When China witnessed a new epidemic at the beginning of the year, we did not panic. There had been at least four such epidemics in this century itself, creating a scare, but leaving majority of the world unhurt. As the year progressed, the new virus reached every continent, the death count started soaring, and we entered an unprecedented age – the Age of Coronavirus.

The world has seen countless plagues and pandemics before, but this is the first in our lifetime. And we are fumbling for answers to pressing questions. Be it trivial questions (how long to keep grocery aside) to deep ones (when and how it all will end), it is humbling to realise that there are no answers, nobody has seen anything of this nature before, and there are limits to human power and control.

As Philosopher Ramin Jahanbegloo is well aware, anxiety and misery we are living through are not due to simply the realisation of the limits of our species’ capabilities, but due to the real and present danger to the very survival of the species. Though we ignore the fact, human existence on this planet is inherently fragile. And we do not know how to live with and through this Age.

“To live and die is simple. But to know how to live and how to die is not,” Jahanbegloo writes. While there are simply no answers, philosophers, sages and seers can help us in learning to make peace with our questions, and may even direct us to paths which can help us come to terms with this special edition of human condition.

Jahanbegloo, an Iranian philosopher who is no stranger to India for long and is now teaching at the OP Jindal Global University, seems to have taken up the mission of making philosophical quest and wisdom available to more and more people outside the academic campuses. His latest work, The Courage to Exist (Orient BlackSwan), is in the similar vein.

The landmarks along a remarkable journey offered by this small volume are ‘Living’, ‘Suffering’, ‘Dying’, ‘Resisting’ and ‘Solidarity of the Shaken’. Our guides on the way include an eclectic collection of thinkers ranging from Plato and Aristotle to Thoreau and Schopenhauer.
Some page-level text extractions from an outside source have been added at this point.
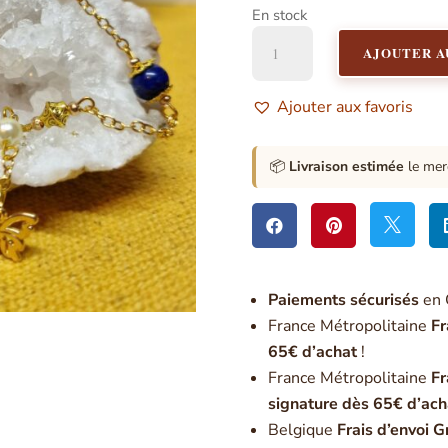
En stock
quantité
AJOUTER A
de
Pendule
Chemin
Ajouter aux favoris
de
Vie
3
📦
Livraison estimée
le mer



Paiement
s sécurisés
en 
France Métropolitaine
Fr
65€ d’achat
!
France Métropolitaine
Fr
signature dès 65€ d’ach
Belgique
Frais d’envoi G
From more recent times, Weil and Heidegger, Adorno and Levinas also throw light along the way. From the East, other than Gandhi, the Buddha too could have been played a role. Works of imagination too are welcome: Reading Homer and Shakespeare can teach us how to accommodate the vicissitudes of life.

The first five chapters, in the tradition of intellectually uplifting self-help guides, equally work as an easy-flowing introduction to a stream of thought that takes philosophy as a way of life. Then, Jahanbegloo offers a thought to ponder upon before leaving us. It is a Greek word: Kairos.

“Ancient Greeks regarded Kairos as the opportune moment and the appropriate measure, as a critical point in time and space,” writes Jahanbegloo. Proposing the Age of Coronavirus as that opportune moment for mankind, a historical moment for stock-taking and course correction, he writes:

“The threat of the coronavirus should make us conscious of the existence of bigger threats that endanger human life. Among these, climate change is a deeper that will continue to be around the corner. It is time for humanity to understand that the consequences of its actions will be disastrous and catastrophic. What the coronavirus teaches us is that if humanity is to survive, this is the time for it to change its values, its prioirities, and its perspective.”

The platform that can achieve this nearly impossible task, for the author, is a politics that has the enlightened citizenry as its most crucial ingredient. It would have been worth the while to explore, following the Gandhian example, if certain traditions of religion and spirituality can aid such a conception of civic life. That will be a debate for another day.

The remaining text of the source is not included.